What to do:
From the records below, extract only the lines running from the line with "PT. AURA PERS INDONESIA" to the line with "модель). Обратите внимание, что", both lines included, reproducing them exactly.

*** Opening of The data ***

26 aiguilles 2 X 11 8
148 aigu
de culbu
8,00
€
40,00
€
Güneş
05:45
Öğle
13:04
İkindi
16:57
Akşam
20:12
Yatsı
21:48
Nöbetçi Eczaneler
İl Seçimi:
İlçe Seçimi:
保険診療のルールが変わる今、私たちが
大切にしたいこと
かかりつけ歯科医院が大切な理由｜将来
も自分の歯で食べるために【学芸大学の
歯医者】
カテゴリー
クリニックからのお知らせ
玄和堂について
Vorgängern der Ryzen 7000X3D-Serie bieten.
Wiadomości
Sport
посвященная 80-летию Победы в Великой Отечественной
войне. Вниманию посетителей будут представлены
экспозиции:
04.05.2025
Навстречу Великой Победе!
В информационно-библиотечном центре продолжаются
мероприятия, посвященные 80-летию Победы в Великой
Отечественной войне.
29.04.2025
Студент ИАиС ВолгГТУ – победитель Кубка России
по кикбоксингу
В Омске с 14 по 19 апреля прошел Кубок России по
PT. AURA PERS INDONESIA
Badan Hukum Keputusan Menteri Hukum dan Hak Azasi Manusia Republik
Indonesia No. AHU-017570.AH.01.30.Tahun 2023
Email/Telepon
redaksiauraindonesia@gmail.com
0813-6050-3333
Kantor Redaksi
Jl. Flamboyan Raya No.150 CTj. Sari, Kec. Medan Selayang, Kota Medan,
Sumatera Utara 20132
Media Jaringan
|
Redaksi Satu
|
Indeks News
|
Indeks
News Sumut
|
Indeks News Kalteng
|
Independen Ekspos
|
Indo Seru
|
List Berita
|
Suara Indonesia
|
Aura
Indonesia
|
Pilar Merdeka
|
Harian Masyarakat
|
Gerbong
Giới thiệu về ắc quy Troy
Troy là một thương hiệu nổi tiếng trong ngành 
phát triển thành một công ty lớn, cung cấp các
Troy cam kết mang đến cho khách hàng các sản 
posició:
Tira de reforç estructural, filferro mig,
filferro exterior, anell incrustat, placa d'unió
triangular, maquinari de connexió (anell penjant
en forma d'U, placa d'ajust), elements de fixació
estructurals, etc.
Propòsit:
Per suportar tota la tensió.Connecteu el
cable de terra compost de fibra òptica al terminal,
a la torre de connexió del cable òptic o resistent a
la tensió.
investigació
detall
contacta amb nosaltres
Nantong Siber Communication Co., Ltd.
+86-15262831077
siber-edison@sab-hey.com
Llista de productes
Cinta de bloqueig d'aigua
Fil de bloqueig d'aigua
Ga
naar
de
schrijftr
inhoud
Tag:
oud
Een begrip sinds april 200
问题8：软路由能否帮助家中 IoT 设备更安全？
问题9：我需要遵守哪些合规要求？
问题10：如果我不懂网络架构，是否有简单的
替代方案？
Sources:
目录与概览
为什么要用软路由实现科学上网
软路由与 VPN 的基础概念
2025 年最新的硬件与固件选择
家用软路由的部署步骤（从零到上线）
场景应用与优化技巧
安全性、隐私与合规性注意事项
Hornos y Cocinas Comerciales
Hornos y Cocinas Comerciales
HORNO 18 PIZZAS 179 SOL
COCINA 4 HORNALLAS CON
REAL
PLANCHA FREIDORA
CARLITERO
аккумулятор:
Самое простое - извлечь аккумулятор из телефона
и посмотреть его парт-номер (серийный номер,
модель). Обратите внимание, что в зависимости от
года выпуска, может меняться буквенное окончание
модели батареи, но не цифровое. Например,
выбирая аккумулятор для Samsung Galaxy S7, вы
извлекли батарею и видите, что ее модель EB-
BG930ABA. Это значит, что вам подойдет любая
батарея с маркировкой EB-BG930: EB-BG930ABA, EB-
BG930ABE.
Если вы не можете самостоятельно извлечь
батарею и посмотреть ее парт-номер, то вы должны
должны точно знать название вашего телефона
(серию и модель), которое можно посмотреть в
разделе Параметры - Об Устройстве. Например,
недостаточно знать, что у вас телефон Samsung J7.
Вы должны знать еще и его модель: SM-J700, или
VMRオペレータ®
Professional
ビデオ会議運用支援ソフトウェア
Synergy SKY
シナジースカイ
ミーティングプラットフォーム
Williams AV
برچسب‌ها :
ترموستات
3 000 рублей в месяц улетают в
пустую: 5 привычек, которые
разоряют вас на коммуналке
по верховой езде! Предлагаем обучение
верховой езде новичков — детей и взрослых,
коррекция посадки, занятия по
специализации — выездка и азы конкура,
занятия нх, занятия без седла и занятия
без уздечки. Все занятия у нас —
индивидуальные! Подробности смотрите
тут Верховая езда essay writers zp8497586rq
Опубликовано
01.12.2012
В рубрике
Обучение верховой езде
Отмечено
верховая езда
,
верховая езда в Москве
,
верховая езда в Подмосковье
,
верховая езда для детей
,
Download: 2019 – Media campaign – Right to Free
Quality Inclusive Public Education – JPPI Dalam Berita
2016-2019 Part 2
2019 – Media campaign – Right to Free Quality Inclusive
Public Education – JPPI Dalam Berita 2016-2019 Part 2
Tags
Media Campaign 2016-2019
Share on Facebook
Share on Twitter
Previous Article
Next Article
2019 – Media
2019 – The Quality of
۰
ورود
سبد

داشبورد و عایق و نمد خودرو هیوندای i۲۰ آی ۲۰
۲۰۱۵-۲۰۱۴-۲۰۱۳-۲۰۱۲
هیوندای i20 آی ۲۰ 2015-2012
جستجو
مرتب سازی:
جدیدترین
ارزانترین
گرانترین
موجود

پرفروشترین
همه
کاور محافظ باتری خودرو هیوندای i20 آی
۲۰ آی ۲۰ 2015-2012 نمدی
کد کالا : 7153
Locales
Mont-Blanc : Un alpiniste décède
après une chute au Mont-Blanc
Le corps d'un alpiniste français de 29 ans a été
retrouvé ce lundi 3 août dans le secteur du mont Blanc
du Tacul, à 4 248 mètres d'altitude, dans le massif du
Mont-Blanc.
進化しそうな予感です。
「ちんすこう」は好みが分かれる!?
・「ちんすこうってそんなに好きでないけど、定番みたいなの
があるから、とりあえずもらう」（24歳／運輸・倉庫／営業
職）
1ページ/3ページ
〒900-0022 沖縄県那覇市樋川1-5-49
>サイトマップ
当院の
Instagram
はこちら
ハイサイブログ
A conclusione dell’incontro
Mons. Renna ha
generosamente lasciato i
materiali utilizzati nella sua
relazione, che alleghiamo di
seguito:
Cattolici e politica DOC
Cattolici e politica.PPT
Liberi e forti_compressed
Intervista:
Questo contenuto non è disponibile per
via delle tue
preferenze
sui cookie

*** Close of The data ***

Solution to the exercise:
PT. AURA PERS INDONESIA
Badan Hukum Keputusan Menteri Hukum dan Hak Azasi Manusia Republik
Indonesia No. AHU-017570.AH.01.30.Tahun 2023
Email/Telepon
redaksiauraindonesia@gmail.com
0813-6050-3333
Kantor Redaksi
Jl. Flamboyan Raya No.150 CTj. Sari, Kec. Medan Selayang, Kota Medan,
Sumatera Utara 20132
Media Jaringan
|
Redaksi Satu
|
Indeks News
|
Indeks
News Sumut
|
Indeks News Kalteng
|
Independen Ekspos
|
Indo Seru
|
List Berita
|
Suara Indonesia
|
Aura
Indonesia
|
Pilar Merdeka
|
Harian Masyarakat
|
Gerbong
Giới thiệu về ắc quy Troy
Troy là một thương hiệu nổi tiếng trong ngành 
phát triển thành một công ty lớn, cung cấp các
Troy cam kết mang đến cho khách hàng các sản 
posició:
Tira de reforç estructural, filferro mig,
filferro exterior, anell incrustat, placa d'unió
triangular, maquinari de connexió (anell penjant
en forma d'U, placa d'ajust), elements de fixació
estructurals, etc.
Propòsit:
Per suportar tota la tensió.Connecteu el
cable de terra compost de fibra òptica al terminal,
a la torre de connexió del cable òptic o resistent a
la tensió.
investigació
detall
contacta amb nosaltres
Nantong Siber Communication Co., Ltd.
+86-15262831077
siber-edison@sab-hey.com
Llista de productes
Cinta de bloqueig d'aigua
Fil de bloqueig d'aigua
Ga
naar
de
schrijftr
inhoud
Tag:
oud
Een begrip sinds april 200
问题8：软路由能否帮助家中 IoT 设备更安全？
问题9：我需要遵守哪些合规要求？
问题10：如果我不懂网络架构，是否有简单的
替代方案？
Sources:
目录与概览
为什么要用软路由实现科学上网
软路由与 VPN 的基础概念
2025 年最新的硬件与固件选择
家用软路由的部署步骤（从零到上线）
场景应用与优化技巧
安全性、隐私与合规性注意事项
Hornos y Cocinas Comerciales
Hornos y Cocinas Comerciales
HORNO 18 PIZZAS 179 SOL
COCINA 4 HORNALLAS CON
REAL
PLANCHA FREIDORA
CARLITERO
аккумулятор:
Самое простое - извлечь аккумулятор из телефона
и посмотреть его парт-номер (серийный номер,
модель). Обратите внимание, что в зависимости от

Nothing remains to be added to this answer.